#### INSTRUCTIONS FOR THE TASK
Return, word for word, only the lines from the one containing "8 (800) 555-73-87" through the last line of the entries.

#### DATA EXCERPTS

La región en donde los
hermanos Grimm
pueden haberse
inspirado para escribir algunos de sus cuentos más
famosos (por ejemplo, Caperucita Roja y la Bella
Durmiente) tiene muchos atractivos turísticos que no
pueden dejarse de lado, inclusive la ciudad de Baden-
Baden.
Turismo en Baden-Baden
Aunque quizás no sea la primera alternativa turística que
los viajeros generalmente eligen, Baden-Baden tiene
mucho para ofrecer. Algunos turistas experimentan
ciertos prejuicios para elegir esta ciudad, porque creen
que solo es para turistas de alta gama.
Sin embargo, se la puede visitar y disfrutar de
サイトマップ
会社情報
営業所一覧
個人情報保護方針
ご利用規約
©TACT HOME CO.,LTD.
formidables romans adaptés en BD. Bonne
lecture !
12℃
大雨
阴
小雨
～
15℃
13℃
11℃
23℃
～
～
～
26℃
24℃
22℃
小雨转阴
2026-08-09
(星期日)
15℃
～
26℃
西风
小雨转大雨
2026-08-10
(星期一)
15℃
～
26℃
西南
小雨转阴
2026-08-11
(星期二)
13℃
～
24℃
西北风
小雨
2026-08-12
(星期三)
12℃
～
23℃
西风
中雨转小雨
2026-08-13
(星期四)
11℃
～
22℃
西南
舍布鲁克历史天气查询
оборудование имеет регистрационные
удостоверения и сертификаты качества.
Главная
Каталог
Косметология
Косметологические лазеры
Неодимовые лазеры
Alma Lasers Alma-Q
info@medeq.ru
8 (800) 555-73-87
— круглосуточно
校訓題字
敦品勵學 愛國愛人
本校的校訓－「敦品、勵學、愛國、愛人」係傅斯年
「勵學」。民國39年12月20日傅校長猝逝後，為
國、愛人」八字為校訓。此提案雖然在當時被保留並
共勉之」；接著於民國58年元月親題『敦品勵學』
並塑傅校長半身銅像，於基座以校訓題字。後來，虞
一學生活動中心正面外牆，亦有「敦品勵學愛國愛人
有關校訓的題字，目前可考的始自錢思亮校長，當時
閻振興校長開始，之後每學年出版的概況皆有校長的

#### FINAL ANSWER
8 (800) 555-73-87
— круглосуточно
校訓題字
敦品勵學 愛國愛人
本校的校訓－「敦品、勵學、愛國、愛人」係傅斯年
「勵學」。民國39年12月20日傅校長猝逝後，為
國、愛人」八字為校訓。此提案雖然在當時被保留並
共勉之」；接著於民國58年元月親題『敦品勵學』
並塑傅校長半身銅像，於基座以校訓題字。後來，虞
一學生活動中心正面外牆，亦有「敦品勵學愛國愛人
有關校訓的題字，目前可考的始自錢思亮校長，當時
閻振興校長開始，之後每學年出版的概況皆有校長的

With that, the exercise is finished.